Nagios XI versions prior to 2024R1.1.3 contain a vulnerability that allows authenticated users to access sensitive system information. The vulnerability (CVE-2024-13999) was discovered and disclosed on October 30, 2025, affecting Nagios XI's authentication system (VulnCheck Advisory).

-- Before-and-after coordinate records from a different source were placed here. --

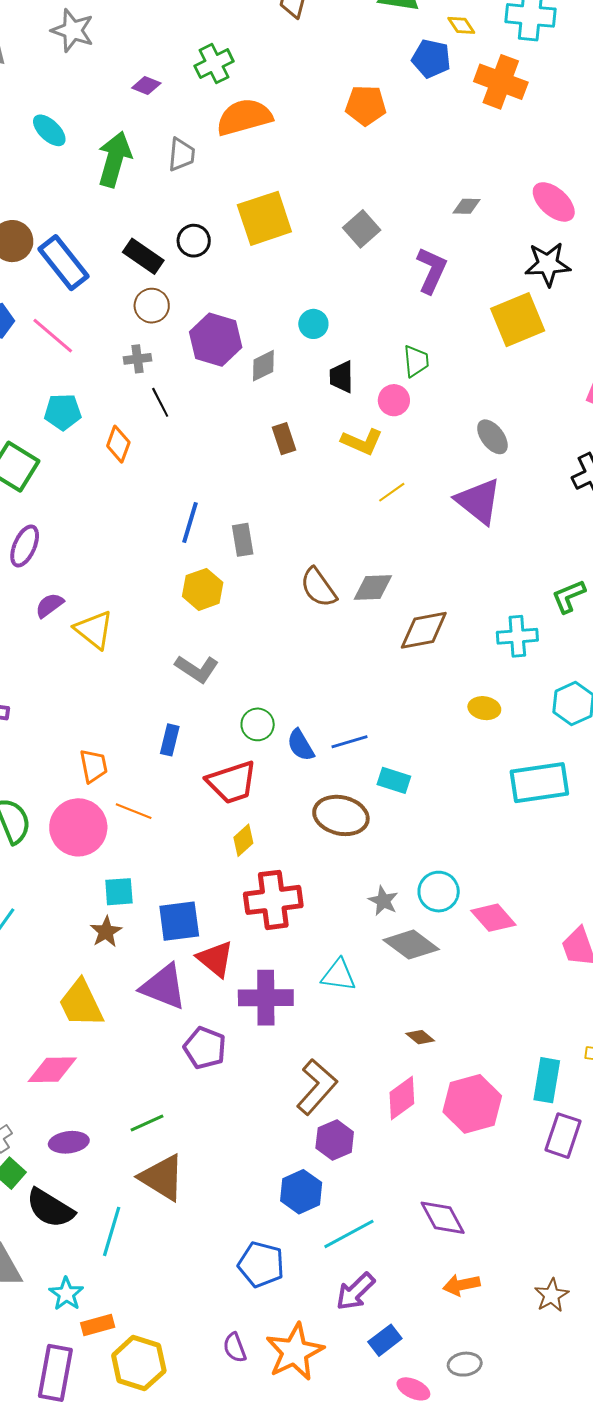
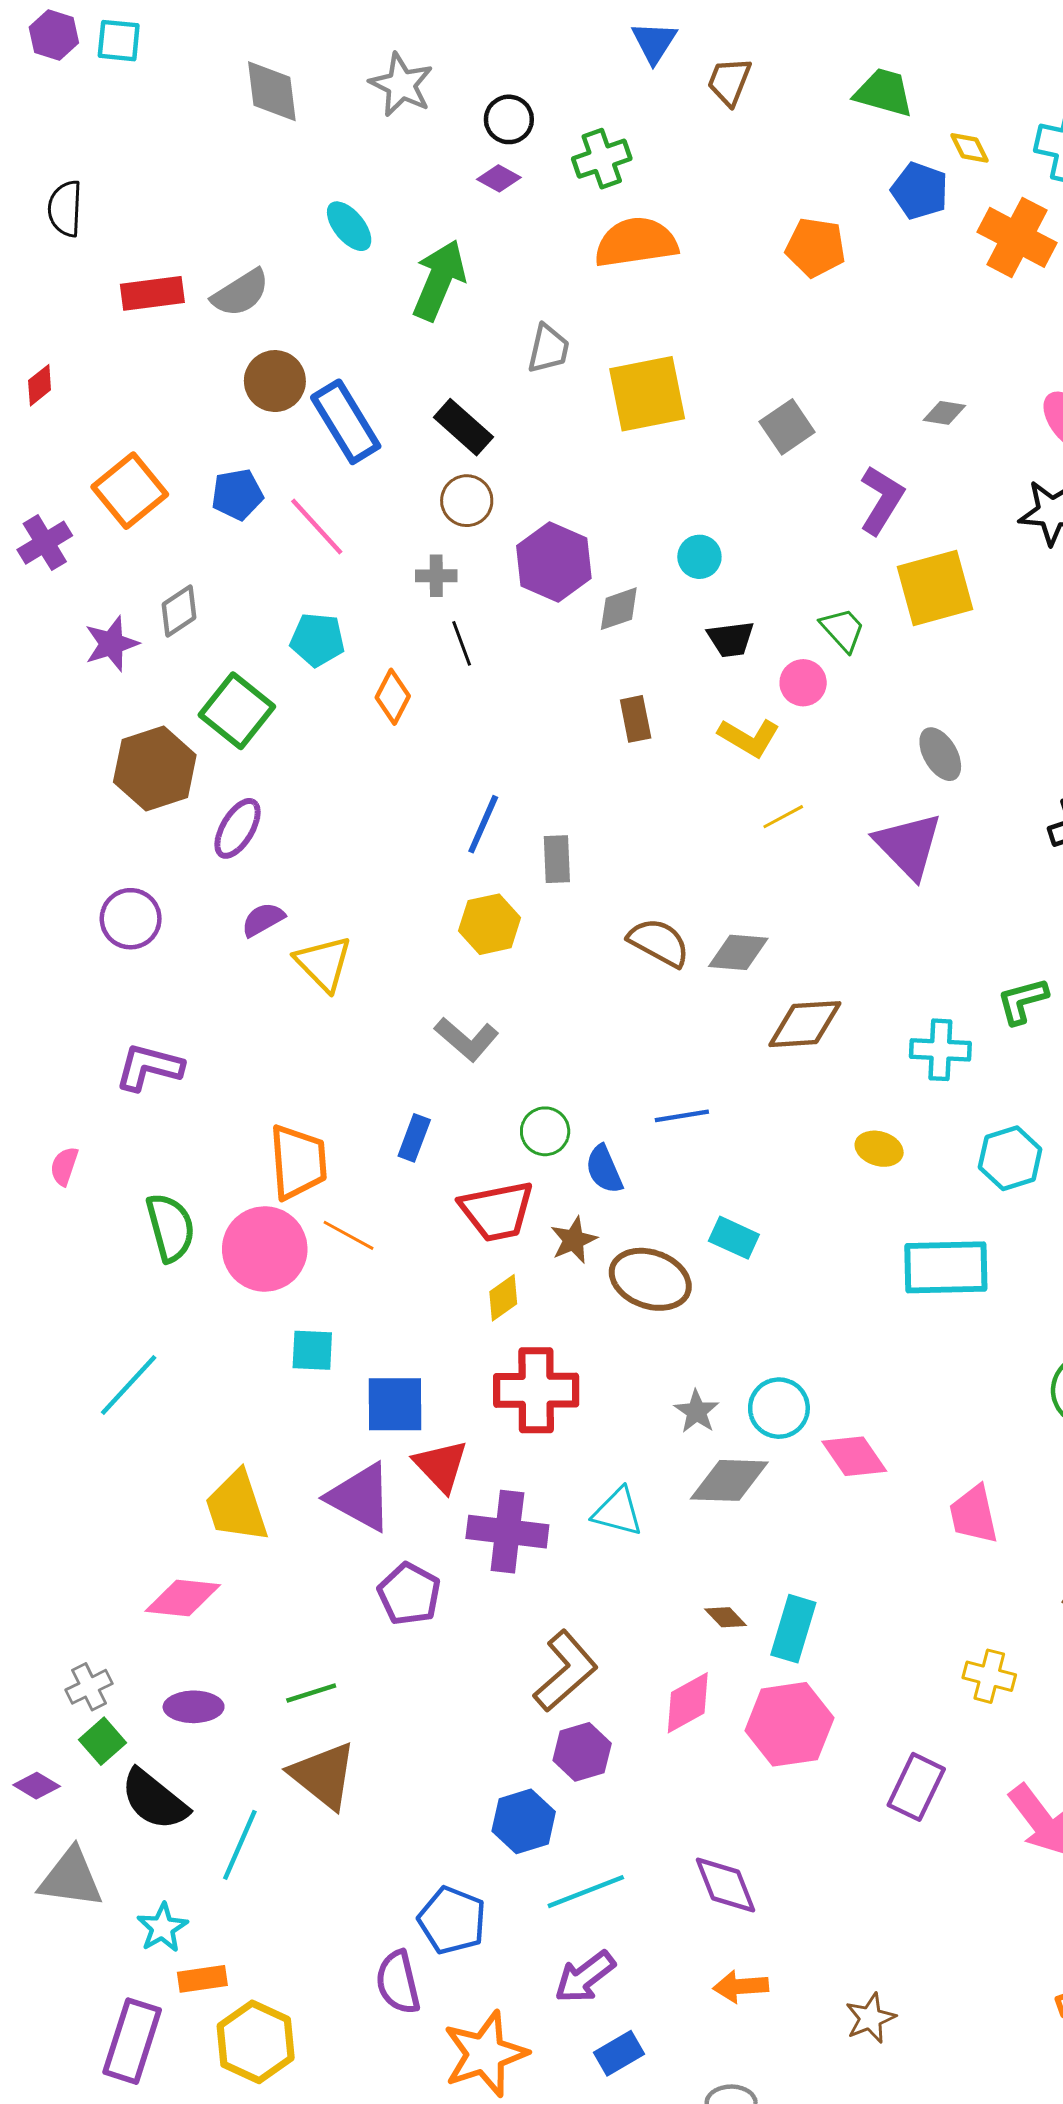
gray trapezoid: (182, 155) -> (548, 349), moved
black circle: (194, 241) -> (509, 119), moved
yellow square: (518, 320) -> (935, 588), moved
green trapezoid: (416, 361) -> (843, 630), turned -44
black trapezoid: (341, 377) -> (731, 639), turned -104
brown semicircle: (318, 587) -> (659, 942), turned 147
blue line: (350, 742) -> (682, 1116), moved
orange trapezoid: (94, 766) -> (298, 1162), size x1.5
brown star: (106, 932) -> (574, 1240), moved
gray diamond: (411, 945) -> (729, 1480), turned -42
cyan rectangle: (547, 1080) -> (793, 1629), moved
purple semicircle: (235, 1348) -> (398, 1982), moved, size x1.4

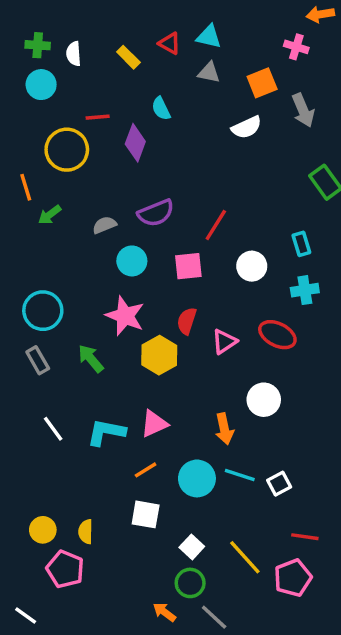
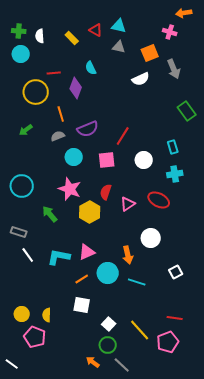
orange line: (26, 187) -> (61, 114), moved
gray rectangle: (38, 360) -> (19, 232), moved, turned -42
cyan circle: (197, 478) -> (108, 273), moved
white square: (279, 484) -> (176, 272), moved

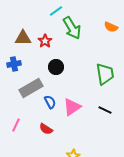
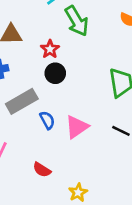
red star: (45, 41) -> (50, 49), moved
red semicircle: (46, 129) -> (42, 170), moved

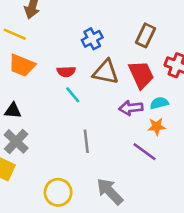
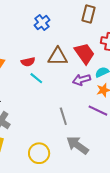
brown rectangle: (145, 35) -> (88, 14), moved
blue cross: (92, 39) -> (42, 23), moved
gray line: (86, 141) -> (63, 116), moved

The vulnerability allows authenticated users to access the server's Active Directory (AD) or LDAP authentication token under certain circumstances. The issue has been assigned CWE-497 (Exposure of Sensitive System Information to an Unauthorized Control Sphere). The vulnerability has received a CVSS v4.0 base score of 7.3 (HIGH) with the vector string CVSS:4.0/AV:N/AC:L/AT:P/PR:L/UI:N/VC:H/VI:N/VA:N/SC:H/SI:H/SA:H, and a CVSS v3.1 score of 9.8 (CRITICAL) (NVD).

The exposure of the server's AD/LDAP token could lead to serious security implications including domain-wide authentication misuse, escalation of privileges, and potential compromise of network-integrated systems. This could give attackers the ability to move laterally within the network and access sensitive resources (VulnCheck Advisory).

The vulnerability has been patched in Nagios XI version 2024R1.1.3. Organizations using affected versions should upgrade to this version or later to mitigate the risk (Nagios Changelog).